We can add a smoothness objective by adding $ L-infinity$ -norm of the derivative to the objective function.

$\displaystyle \mathrm{minimize}\quad \delta +\eta \left\Vert \Delta h\right\Vert _{\infty }.$ (4.79)

The $ L-infinity$ -norm only cares about the maximum derivative. Large $ \eta $ means we put more weight on the smoothness than the side-lobe level.

This can be formulated as an LP by adding one optimization parameter $ \sigma $ which bounds all derivatives.
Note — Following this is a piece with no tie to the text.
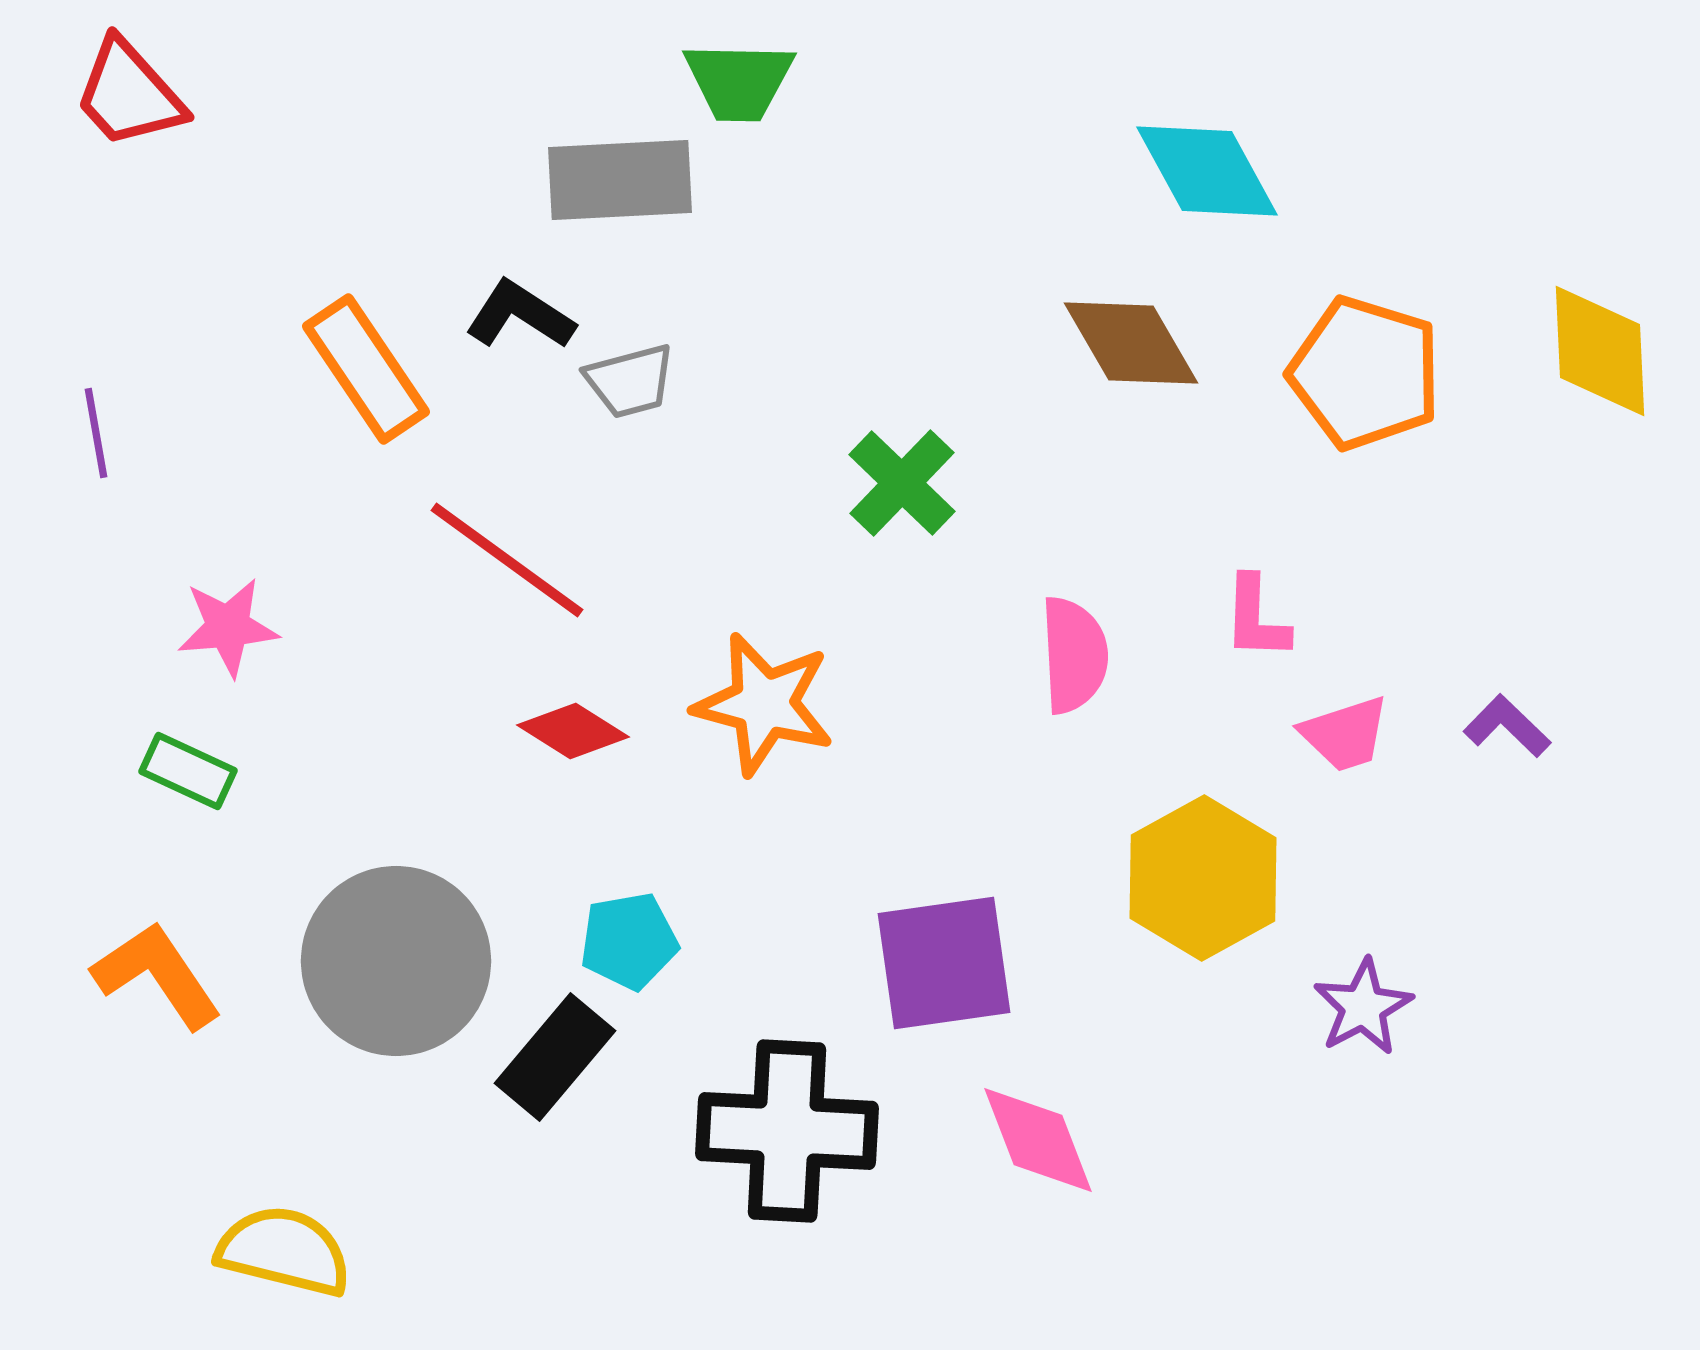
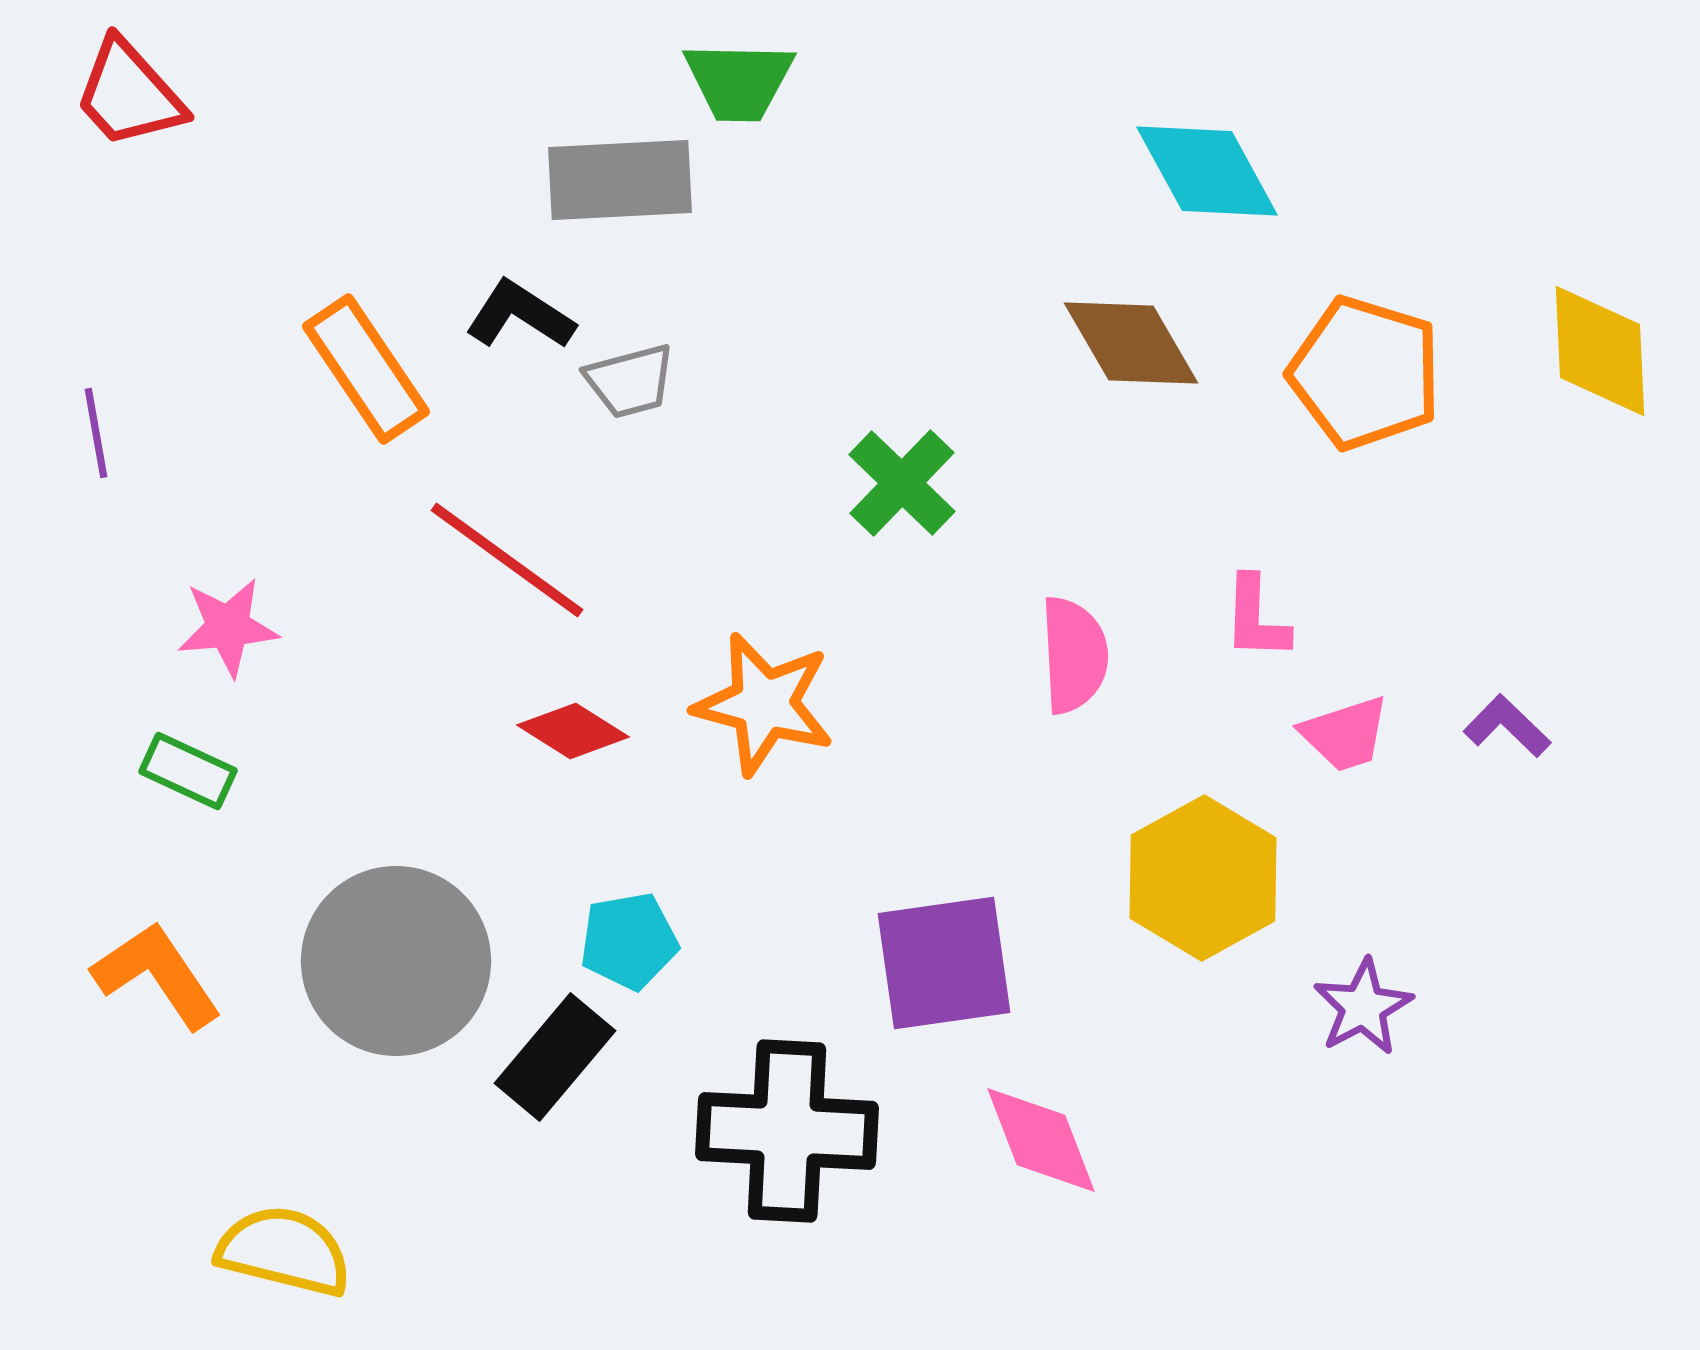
pink diamond: moved 3 px right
$\displaystyle -\sigma \leq \Delta h_{i}\leq \sigma \qquad i=1,\ldots ,L-1.$ (4.80)

In matrix form,
$\displaystyle \left[\begin{array}{r}
-\mathbf{D}\\
\mathbf{D}\end{array}\right]h-\sigma \mathbf1$ $\displaystyle \le$ $\displaystyle 0.$  

Objective function becomes

$\displaystyle \mathrm{minimize}\quad \delta +\eta \sigma .$ (4.81)

The result of adding the Chebyshev norm of diff(h) to the objective function to be minimized ($ \eta =1$ ) is shown in Fig.3.39. The result of increasing $ \eta $ to 20 is shown in Fig.3.40.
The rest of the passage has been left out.